Gedenken

Modern und konservativ zugleich

Bischof Gebhard Fürst mit dem damaligen Papst Johannes Paul II. Archivbild: DRS

Bischof Gebhard Fürst mit dem damaligen Papst Johannes Paul II. Archivbild: DRS

Wer heute in der Kirche arbeitet und über 50 Jahre alt ist, für den ist er der Papst: Johannes Paul II. Am 18. Mai wäre er 100 Jahre alt.

Johannes Paul II. war von 1978 bis 2005 Oberhaupt der Katholischen Kirche, solange wie kaum ein anderer Papst und so weltweit präsent wie keiner seiner Vorgänger.

Johannes Paul II., bürgerlich Karol Wojtyla, ist ein Papst der Superlative. Noch nie ist ein Papst so viel gereist. 104 Auslandsreisen haben ihn in 129 Länder geführt. Seit fast 500 Jahren war er der erste Nicht-Italiener auf dem Stuhl Petri. Noch nie hat ein Papst die Versöhnung mit anderen Religionen so weit vorangetrieben wie er.
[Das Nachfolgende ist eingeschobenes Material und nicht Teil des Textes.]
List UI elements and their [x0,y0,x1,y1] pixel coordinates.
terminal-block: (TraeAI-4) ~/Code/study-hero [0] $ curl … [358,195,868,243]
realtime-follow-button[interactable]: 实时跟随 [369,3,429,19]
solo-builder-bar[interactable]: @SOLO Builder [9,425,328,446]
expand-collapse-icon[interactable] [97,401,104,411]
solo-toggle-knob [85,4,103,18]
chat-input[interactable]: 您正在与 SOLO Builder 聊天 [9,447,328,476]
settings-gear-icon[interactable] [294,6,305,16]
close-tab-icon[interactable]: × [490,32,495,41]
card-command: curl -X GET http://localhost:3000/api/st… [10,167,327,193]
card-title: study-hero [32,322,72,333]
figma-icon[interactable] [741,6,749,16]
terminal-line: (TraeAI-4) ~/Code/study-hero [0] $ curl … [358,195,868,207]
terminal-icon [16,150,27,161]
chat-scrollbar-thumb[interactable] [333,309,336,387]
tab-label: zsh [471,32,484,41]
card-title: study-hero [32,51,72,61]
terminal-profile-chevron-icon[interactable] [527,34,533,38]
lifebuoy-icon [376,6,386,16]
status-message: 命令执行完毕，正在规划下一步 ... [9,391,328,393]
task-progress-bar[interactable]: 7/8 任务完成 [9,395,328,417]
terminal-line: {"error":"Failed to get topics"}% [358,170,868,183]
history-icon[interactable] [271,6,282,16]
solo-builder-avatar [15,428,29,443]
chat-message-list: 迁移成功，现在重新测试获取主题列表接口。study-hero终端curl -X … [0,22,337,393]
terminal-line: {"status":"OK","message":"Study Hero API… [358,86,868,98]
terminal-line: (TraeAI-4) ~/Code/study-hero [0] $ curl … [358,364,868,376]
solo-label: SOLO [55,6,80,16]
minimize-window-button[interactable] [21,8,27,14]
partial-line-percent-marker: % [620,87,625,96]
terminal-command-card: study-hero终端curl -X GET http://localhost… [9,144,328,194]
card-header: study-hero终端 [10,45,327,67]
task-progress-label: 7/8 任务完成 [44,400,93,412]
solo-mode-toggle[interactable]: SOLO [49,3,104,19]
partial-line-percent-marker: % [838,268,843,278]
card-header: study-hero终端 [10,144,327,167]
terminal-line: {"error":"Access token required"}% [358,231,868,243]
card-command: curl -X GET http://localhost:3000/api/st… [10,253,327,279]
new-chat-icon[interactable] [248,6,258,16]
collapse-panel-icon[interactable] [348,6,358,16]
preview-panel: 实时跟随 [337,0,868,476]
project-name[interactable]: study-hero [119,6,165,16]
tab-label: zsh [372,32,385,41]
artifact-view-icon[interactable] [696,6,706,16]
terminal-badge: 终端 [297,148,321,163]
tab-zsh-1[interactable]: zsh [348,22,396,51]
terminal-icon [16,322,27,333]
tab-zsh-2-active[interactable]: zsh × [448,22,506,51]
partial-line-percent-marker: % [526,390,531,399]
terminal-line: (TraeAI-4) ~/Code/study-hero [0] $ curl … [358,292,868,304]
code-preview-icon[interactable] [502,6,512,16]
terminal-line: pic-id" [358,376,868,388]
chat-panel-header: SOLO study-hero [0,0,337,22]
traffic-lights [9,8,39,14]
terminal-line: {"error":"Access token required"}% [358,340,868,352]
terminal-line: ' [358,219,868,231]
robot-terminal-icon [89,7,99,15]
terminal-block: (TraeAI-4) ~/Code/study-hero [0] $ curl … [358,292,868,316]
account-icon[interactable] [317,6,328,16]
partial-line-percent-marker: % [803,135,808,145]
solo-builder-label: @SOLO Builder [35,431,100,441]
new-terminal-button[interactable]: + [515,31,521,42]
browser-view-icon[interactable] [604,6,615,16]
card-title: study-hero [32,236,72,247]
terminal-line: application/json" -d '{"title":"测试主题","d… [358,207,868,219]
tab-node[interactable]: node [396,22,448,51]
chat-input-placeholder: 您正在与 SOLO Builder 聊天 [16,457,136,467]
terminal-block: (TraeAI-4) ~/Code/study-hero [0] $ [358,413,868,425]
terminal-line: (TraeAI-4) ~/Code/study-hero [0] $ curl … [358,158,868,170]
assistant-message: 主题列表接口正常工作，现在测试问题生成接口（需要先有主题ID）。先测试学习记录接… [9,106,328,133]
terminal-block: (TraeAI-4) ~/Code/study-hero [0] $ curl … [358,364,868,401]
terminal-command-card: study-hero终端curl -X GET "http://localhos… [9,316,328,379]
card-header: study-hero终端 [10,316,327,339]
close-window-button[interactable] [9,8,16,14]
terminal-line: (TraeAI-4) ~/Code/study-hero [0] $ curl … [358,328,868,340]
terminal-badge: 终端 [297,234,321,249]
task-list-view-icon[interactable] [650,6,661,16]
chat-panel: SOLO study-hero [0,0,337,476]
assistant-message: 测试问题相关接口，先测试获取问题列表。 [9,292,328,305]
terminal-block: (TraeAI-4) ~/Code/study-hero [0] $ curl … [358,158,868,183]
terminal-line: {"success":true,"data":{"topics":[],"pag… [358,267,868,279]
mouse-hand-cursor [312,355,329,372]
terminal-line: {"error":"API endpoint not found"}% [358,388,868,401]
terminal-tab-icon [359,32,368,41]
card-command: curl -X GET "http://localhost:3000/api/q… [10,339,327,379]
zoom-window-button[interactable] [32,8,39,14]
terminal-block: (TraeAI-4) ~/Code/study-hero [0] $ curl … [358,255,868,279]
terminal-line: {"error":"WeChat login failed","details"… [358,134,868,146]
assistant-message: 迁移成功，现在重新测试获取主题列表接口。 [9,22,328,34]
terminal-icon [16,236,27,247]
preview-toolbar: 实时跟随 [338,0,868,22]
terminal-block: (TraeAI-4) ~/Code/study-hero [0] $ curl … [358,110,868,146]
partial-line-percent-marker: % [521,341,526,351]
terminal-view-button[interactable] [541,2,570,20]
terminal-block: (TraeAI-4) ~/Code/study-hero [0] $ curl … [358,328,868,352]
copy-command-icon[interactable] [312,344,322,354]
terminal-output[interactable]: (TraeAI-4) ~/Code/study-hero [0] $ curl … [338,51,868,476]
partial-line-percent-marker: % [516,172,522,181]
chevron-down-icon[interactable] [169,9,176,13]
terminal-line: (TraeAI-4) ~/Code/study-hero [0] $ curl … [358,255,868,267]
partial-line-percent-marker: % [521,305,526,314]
Kein Papst hat so viele Heilige und Selige proklamiert, 1.800 insgesamt. Und in Rekordzeit wurde er selig- und heiliggesprochen, nach sechs beziehungsweise neun Jahren. Als eine Art Medienstar nutzte er die modernen Kommunikationskanäle wie kein anderer. Die Bilder vom Papst als Bergsteiger oder Skifahrer sind unvergessen.

Bischof Fürst traf den Papst 2005 im Vatikan

Deutschland besuchte Johannes Paul II. drei Mal, 1980, 1987 und 1996. In die Diözese Rottenburg-Stuttgart kam er nicht. Dafür war Bischof Gebhard Fürst 2005 bei ihm zu Gast, als der Papst schon von seiner schweren Krankheit gezeichnet war.

Johannes Paul II. war ein politischer Papst, nicht allein durch seine weltweite Präsenz. Mit seinem ausgeprägten Freiheitswillen unterstützte er Anfang der 1980er-Jahre den Widerstand in Polen, seinem Heimatland. Er läutete damit das Ende der Sowjetherrschaft im Osten ein.

Seine polnische Herkunft prägte auch seine tiefe Frömmigkeit. Kritiker werfen ihm vor, dass sie ihn daran gehindert hat, rechtzeitig Reformen in der Kirche zuzulassen. Schon ein Jahr nach seinem Amtsantritt entzog die Glaubenskongregation dem Tübinger Theologen Hans Küng die Lehrerlaubnis.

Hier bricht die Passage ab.